A Princess of Mars - Page 17/143

My effort was crowned with a success which appalled me no less than it

seemed to surprise the Martian warriors, for it carried me fully thirty

feet into the air and landed me a hundred feet from my pursuers and on

the opposite side of the enclosure.

I alighted upon the soft moss easily and without mishap, and turning

saw my enemies lined up along the further wall. Some were surveying me

with expressions which I afterward discovered marked extreme

astonishment, and the others were evidently satisfying themselves that

I had not molested their young.

They were conversing together in low tones, and gesticulating and

pointing toward me. Their discovery that I had not harmed the little

Martians, and that I was unarmed, must have caused them to look upon me

with less ferocity; but, as I was to learn later, the thing which

weighed most in my favor was my exhibition of hurdling.

While the Martians are immense, their bones are very large and they are

muscled only in proportion to the gravitation which they must overcome.

The result is that they are infinitely less agile and less powerful, in

proportion to their weight, than an Earth man, and I doubt that were

one of them suddenly to be transported to Earth he could lift his own

weight from the ground; in fact, I am convinced that he could not do so.

My feat then was as marvelous upon Mars as it would have been upon

Earth, and from desiring to annihilate me they suddenly looked upon me

as a wonderful discovery to be captured and exhibited among their

fellows.

The respite my unexpected agility had given me permitted me to

formulate plans for the immediate future and to note more closely the

appearance of the warriors, for I could not disassociate these people

in my mind from those other warriors who, only the day before, had been

pursuing me.

I noted that each was armed with several other weapons in addition to

the huge spear which I have described.
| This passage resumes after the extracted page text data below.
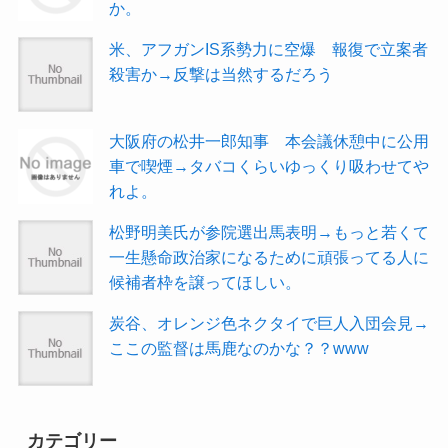
か。
米、アフガンIS系勢力に空爆 報復で立案者
殺害か→反撃は当然するだろう
大阪府の松井一郎知事 本会議休憩中に公用
車で喫煙→タバコくらいゆっくり吸わせてや
れよ。
松野明美氏が参院選出馬表明→もっと若くて
一生懸命政治家になるために頑張ってる人に
候補者枠を譲ってほしい。
炭谷、オレンジ色ネクタイで巨人入団会見→
ここの監督は馬鹿なのかな？？www
カテゴリー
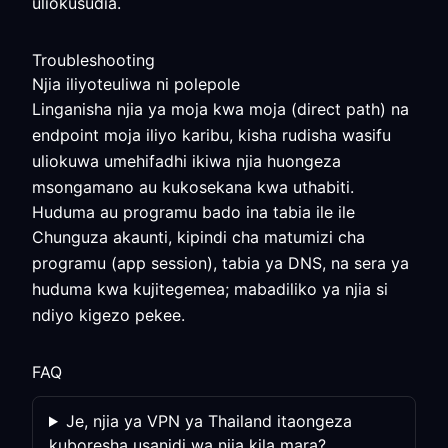
uliokusudia.
Troubleshooting
Njia iliyoteuliwa ni polepole
Linganisha njia ya moja kwa moja (direct path) na
endpoint moja iliyo karibu, kisha rudisha wasifu
uliokuwa umehifadhi ikiwa njia huongeza
msongamano au kukosekana kwa uthabiti.
Huduma au programu bado ina tabia ile ile
Chunguza akaunti, kipindi cha matumizi cha
programu (app session), tabia ya DNS, na sera ya
huduma kwa kujitegemea; mabadiliko ya njia si
ndiyo kigezo pekee.
FAQ
Je, njia ya VPN ya Thailand itaongeza
kuboresha usanidi wa njia kila mara?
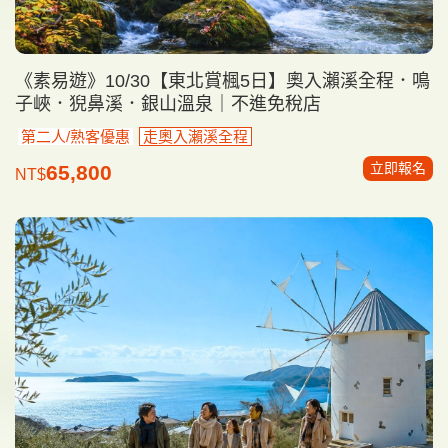
《素易遊》10/30【東北賞楓5日】奧入瀨溪全程．鳴
子峽．猊鼻溪．銀山溫泉｜不進免稅店
第二人/熟客優惠
走奧入瀨溪全程
立即報名
65,800
NT$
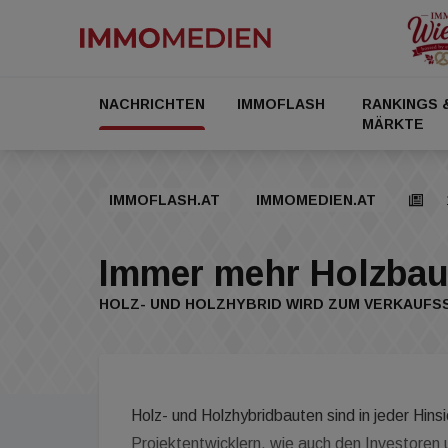
NACHRICHTEN
IMMOFLASH
RANKINGS 
MÄRKTE
IMMOFLASH.AT
IMMOMEDIEN.AT
Immer mehr Holzbaut
HOLZ- UND HOLZHYBRID WIRD ZUM VERKAUF
Holz- und Holzhybridbauten sind in jeder Hins
Projektentwicklern, wie auch den Investore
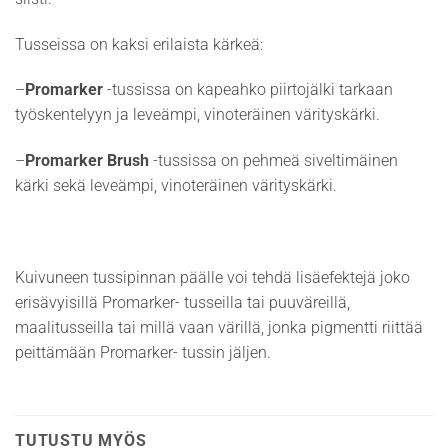
Tusseissa on kaksi erilaista kärkeä:
–
Promarker
-tussissa on kapeahko piirtojälki tarkaan
työskentelyyn ja leveämpi, vinoteräinen värityskärki.
–
Promarker Brush
-tussissa on pehmeä siveltimäinen
kärki sekä leveämpi, vinoteräinen värityskärki.
Kuivuneen tussipinnan päälle voi tehdä lisäefektejä joko
erisävyisillä Promarker- tusseilla tai puuväreillä,
maalitusseilla tai millä vaan värillä, jonka pigmentti riittää
peittämään Promarker- tussin jäljen.
TUTUSTU MYÖS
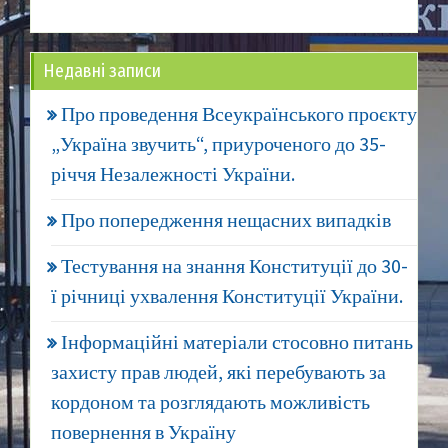
Недавні записи
Про проведення Всеукраїнського проєкту
„Україна звучить“, приуроченого до 35-
річчя Незалежності України.
Про попередження нещасних випадків
Тестування на знання Конституції до 30-
ї річниці ухвалення Конституції України.
Інформаційні матеріали стосовно питань
захисту прав людей, які перебувають за
кордоном та розглядають можливість
повернення в Україну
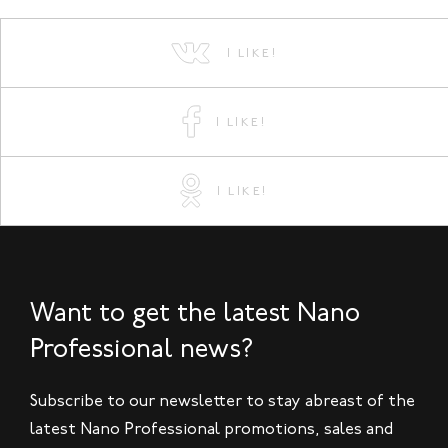
I LIKE!
I LIKE!
I LIKE!
Want to get the latest Nano
Professional news?
Subscribe to our newsletter to stay abreast of the
latest Nano Professional promotions, sales and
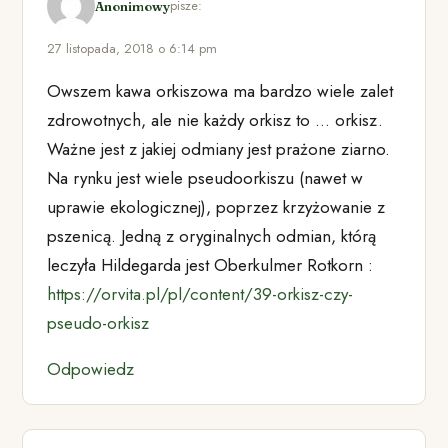
pisze:
Anonimowy
27 listopada, 2018 o 6:14 pm
Owszem kawa orkiszowa ma bardzo wiele zalet
zdrowotnych, ale nie każdy orkisz to … orkisz.
Ważne jest z jakiej odmiany jest prażone ziarno.
Na rynku jest wiele pseudoorkiszu (nawet w
uprawie ekologicznej), poprzez krzyżowanie z
pszenicą. Jedną z oryginalnych odmian, którą
leczyła Hildegarda jest Oberkulmer Rotkorn :
https://orvita.pl/pl/content/39-orkisz-czy-
pseudo-orkisz
Odpowiedz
The weapon which caused me to

decide against an attempt at escape by flight was what was evidently a

rifle of some description, and which I felt, for some reason, they were

peculiarly efficient in handling.

These rifles were of a white metal stocked with wood, which I learned

later was a very light and intensely hard growth much prized on Mars,

and entirely unknown to us denizens of Earth. The metal of the barrel

is an alloy composed principally of aluminum and steel which they have

learned to temper to a hardness far exceeding that of the steel with

which we are familiar. The weight of these rifles is comparatively

little, and with the small caliber, explosive, radium projectiles which

they use, and the great length of the barrel, they are deadly in the

extreme and at ranges which would be unthinkable on Earth. The

theoretic effective radius of this rifle is three hundred miles, but

the best they can do in actual service when equipped with their

wireless finders and sighters is but a trifle over two hundred miles.